4.よって、株主総会特別決議は不要であるから、第1取引及び第2取引は、いずれも有効である。

第3.設問3

1.募集新株予約権の行使条件を取締役会に一任した点について検討する。

(1)甲社の定款には、譲渡による甲社株式の取得について甲社の取締役会の承認を要する旨の定めがあるから、甲社は非公開会社(2条5号参照)である。

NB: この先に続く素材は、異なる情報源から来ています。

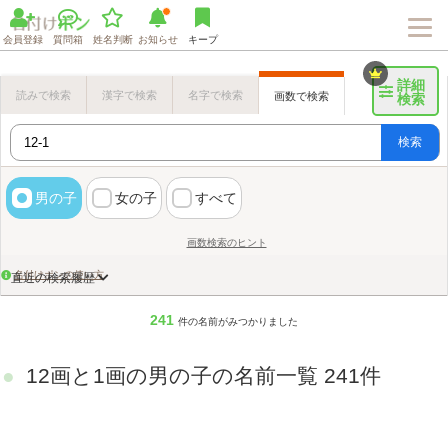
会員登録
質問箱
姓名判断
お知らせ
キープ
詳細
読みで検索
漢字で検索
名字で検索
画数で検索
検索
検索
男の子
女の子
すべて
画数検索のヒント
名付けポンの使い方
直近の検索履歴
241
件の名前がみつかりました
12画と1画の男の子の名前一覧 241件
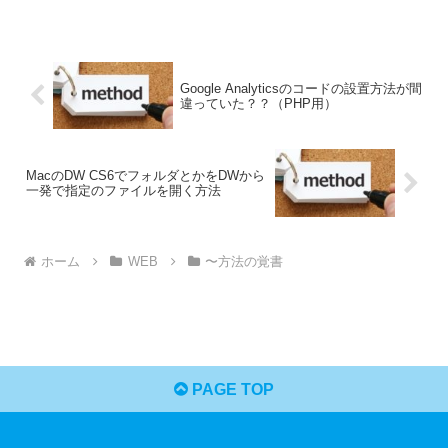
Google Analyticsのコードの設置方法が間
違っていた？？（PHP用）
MacのDW CS6でフォルダとかをDWから
一発で指定のファイルを開く方法
ホーム
WEB
〜方法の覚書
PAGE TOP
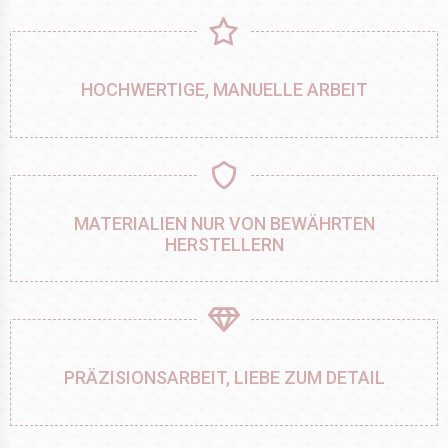
HOCHWERTIGE, MANUELLE ARBEIT
MATERIALIEN NUR VON BEWÄHRTEN
HERSTELLERN
PRÄZISIONSARBEIT, LIEBE ZUM DETAIL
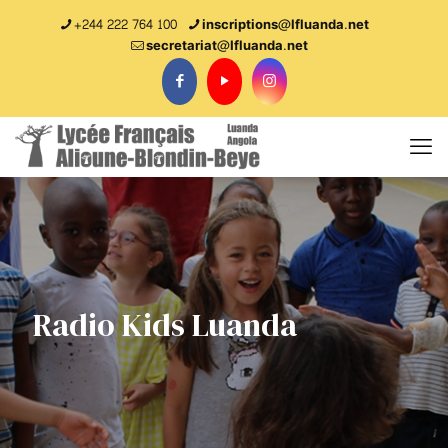
+244 222 764 100
inscriptions@lfluanda.net
secretariat@Ifluanda.net
Radio Kids Luanda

(2)非公開会社においては、株主割当て以外の方法による新株予約権の募集事項の決定は株主総会特別決議によらなければならない(238条2項、309条2項6号、240条1項対照)。そして、募集事項の決定を取締役会に委任する場合にも、新株予約権の内容は株主総会特別決議で定めることを要する(239条1項1号、309条2項6号)。
 そうである以上、新株予約権の内容である行使条件を取締役会に一任することは許されない。そして、新株予約権の内容に係る株主総会特別決議がないことは重大な瑕疵であるから、新株予約権発行の無効事由となる。

(3)本件で、本件新株予約権の行使条件が取締役会に一任されたから、本件新株予約権の発行には無効事由がある。
 もっとも、本件新株予約権の発行がされたのは平成25年7月1日であるから、既に新株予約権無効の訴えの出訴期間である1年(828条1項4号第2括弧書き)が経過している。従って、上記違法は、Gに対して発行された甲社株式の効力を左右しない。

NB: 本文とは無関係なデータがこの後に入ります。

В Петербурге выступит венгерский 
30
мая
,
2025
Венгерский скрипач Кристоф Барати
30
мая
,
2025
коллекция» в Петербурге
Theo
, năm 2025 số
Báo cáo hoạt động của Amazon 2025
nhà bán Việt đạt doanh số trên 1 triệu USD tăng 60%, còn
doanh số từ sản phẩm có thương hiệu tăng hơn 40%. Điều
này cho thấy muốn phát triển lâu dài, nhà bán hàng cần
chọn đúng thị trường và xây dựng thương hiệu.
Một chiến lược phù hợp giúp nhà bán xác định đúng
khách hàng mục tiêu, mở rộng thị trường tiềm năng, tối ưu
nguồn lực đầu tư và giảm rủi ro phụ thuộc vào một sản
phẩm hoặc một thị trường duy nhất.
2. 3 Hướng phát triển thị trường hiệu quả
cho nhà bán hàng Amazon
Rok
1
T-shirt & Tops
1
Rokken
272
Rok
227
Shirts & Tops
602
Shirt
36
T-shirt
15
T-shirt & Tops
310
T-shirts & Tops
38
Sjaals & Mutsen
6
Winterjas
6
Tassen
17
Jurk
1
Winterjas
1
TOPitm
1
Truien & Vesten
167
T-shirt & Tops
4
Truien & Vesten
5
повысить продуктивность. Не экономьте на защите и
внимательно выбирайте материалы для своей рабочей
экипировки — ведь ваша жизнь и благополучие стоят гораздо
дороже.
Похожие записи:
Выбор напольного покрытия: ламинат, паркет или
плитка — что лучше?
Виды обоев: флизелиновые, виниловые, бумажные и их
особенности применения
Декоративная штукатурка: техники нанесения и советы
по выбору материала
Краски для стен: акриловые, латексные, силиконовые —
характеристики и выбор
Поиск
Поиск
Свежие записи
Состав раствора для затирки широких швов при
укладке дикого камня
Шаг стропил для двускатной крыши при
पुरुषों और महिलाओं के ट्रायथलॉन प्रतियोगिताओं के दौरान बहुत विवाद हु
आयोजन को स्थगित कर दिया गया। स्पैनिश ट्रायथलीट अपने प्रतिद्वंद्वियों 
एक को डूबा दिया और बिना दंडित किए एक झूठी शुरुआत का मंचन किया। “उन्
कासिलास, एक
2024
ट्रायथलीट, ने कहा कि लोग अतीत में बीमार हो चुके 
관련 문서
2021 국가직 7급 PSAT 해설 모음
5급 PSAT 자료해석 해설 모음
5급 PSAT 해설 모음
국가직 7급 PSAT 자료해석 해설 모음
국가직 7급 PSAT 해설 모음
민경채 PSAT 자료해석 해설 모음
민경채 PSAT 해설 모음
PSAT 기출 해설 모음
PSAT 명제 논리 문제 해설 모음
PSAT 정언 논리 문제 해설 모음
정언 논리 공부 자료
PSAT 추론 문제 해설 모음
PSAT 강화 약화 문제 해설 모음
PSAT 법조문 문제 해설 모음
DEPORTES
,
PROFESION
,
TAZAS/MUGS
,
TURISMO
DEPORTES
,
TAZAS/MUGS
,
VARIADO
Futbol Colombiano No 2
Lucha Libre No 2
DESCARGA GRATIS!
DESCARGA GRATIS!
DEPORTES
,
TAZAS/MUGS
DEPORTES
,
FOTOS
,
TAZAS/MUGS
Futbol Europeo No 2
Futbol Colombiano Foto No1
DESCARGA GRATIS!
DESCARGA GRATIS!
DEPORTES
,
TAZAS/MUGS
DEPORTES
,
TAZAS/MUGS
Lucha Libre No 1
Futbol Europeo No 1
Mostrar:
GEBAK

2.次に、取締役会により上場条件が廃止された点を検討する。

(1)前記1(2)のとおり、新株予約権の行使条件を取締役会で決定できない以上、一度定められた行使条件を取締役会で変更することも許されない。

(2)そして、非公開会社において、株主総会の特別決議を経ないまま株主割当て以外の方法による募集株式の発行がされたことは、上記株式発行の無効原因になる(判例)。このことは、行使条件の変更につき株主総会特別決議がない場合にも当てはまる。
 従って、行使条件が変更された新株予約権の行使に基いて発行されたことは、株式の無効事由となる。

(3)以上から、取締役会により上場条件が廃止された本件新株予約権の行使に基いてGに対し発行された甲社株式には無効事由がある。

3.よって、上記甲社株式は、発行日である平成26年12月12日から1年(828条1項2号括弧書き)を経過するまでは、新株発行無効の訴えの対象となる。